The facts of the case, as submitted by the parties, may be summarised as follows.

On the evening of 4 June 2000 the applicants had drinks in a bar in Płock. At 6 p.m. approximately a bartender called the police, complaining that the applicants were noisy and boisterous, were drunk and were upsetting other clients.

The police came and took the applicants to the Płock sobering-up centre (Izba Wytrzeźwień). After a breathalyser test the police took the applicants to the local police station and put them in a cell until 6 a.m. on the following day.

On the morning of 5 June 2000 the applicants were told that proceedings would be instituted against them on charges of having caused a disturbance of the public order.
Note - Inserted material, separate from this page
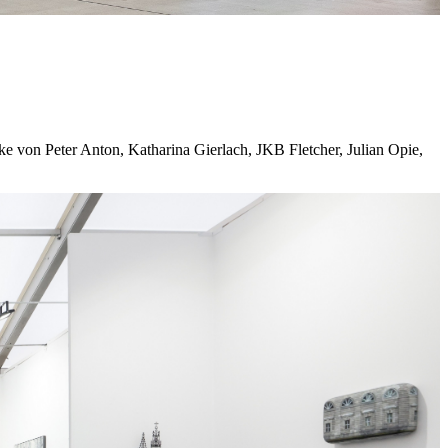
ke von Peter Anton, Katharina Gierlach, JKB Fletcher, Julian Opie,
The applicants were released on the same day.

On 11 June 2000 the applicants submitted a complaint to the Płock District Court about their detention, arguing that it had not been justified.

By a decision of 28 August 2000 the Płock District Court dismissed the applicants’ complaint. It held that their detention had been justified and lawful, and that it had been carried out in a manner provided for by the applicable laws.

On 21 September 2000 the applicants complained to the police that they did not have access to the reports on their arrest and detention.

In a reply of 25 September 2000 the Plock City Police informed them that persons taken to a sobering-up centre did not have the status of a suspect or of an accused in criminal proceedings. Accordingly, the police were not under an obligation to grant them access to the case file.


The applicants complained that their arrest and subsequent detention in the Płock sobering-up centre and at the police station had been unlawful and arbitrary and had therefore amounted to a violation of Article 5 § 1 of the Convention.

They complained under Article 5 § 2 that their right to be informed promptly of the reasons of their arrest had been breached.

The applicants further complained that the proceedings in which they challenged the lawfulness of their detention had been unfair. In the proceedings in which the court had examined their appeal against the detention order they had not been granted access to the case-file.

Lastly, they complained under Article 13 that they had not had a right to challenge the lawfulness of their arrest and detention before a court.


The Court observes that by a letter of 1 August 2006 the applicants were invited to reply, by 12 September 2006, to the Government’s written observations on the admissibility and merits of the case. However, the Court’s letter to the applicants was returned. It transpired from a postal delivery report that the applicants had refused to accept it from the postman.

By further registered letters of 31 August 2006 and 7 September 2006 the applicants were requested to inform the Court whether they wished to pursue the case. Their attention was drawn to Article 37 § 1 (a) of the Convention which provides:

“The Court may at any stage of the proceedings decide to strike an application out of its list of cases where the circumstances lead to the conclusion that

(a) the applicant does not intend to pursue his application...

However, the Court shall continue the examination of the application if respect for human rights as defined in the Convention and the Protocols thereto so requires.”

On 25 September 2006 and 3 October 2006 postal delivery reports were received at the Court indicating that the applicants had not picked up the registered letters of 31 August 2006 and 7 September 2006 from the post office within the two-week time-limit provided for by law.

In the light of the above, the Court considers that the applicants do not intend to pursue their application. The Court also considers that respect for human rights as defined in the Convention and its Protocols does not require it to continue the examination of the case. The application should therefore be struck out of the list of cases in accordance with Article 37 § 1 (a) of the Convention.

For these reasons, the Court unanimously

Decides to discontinue the application of Article 29 § 3 of the Convention to the case;

Decides to strike the remainder of the application out of its list of cases.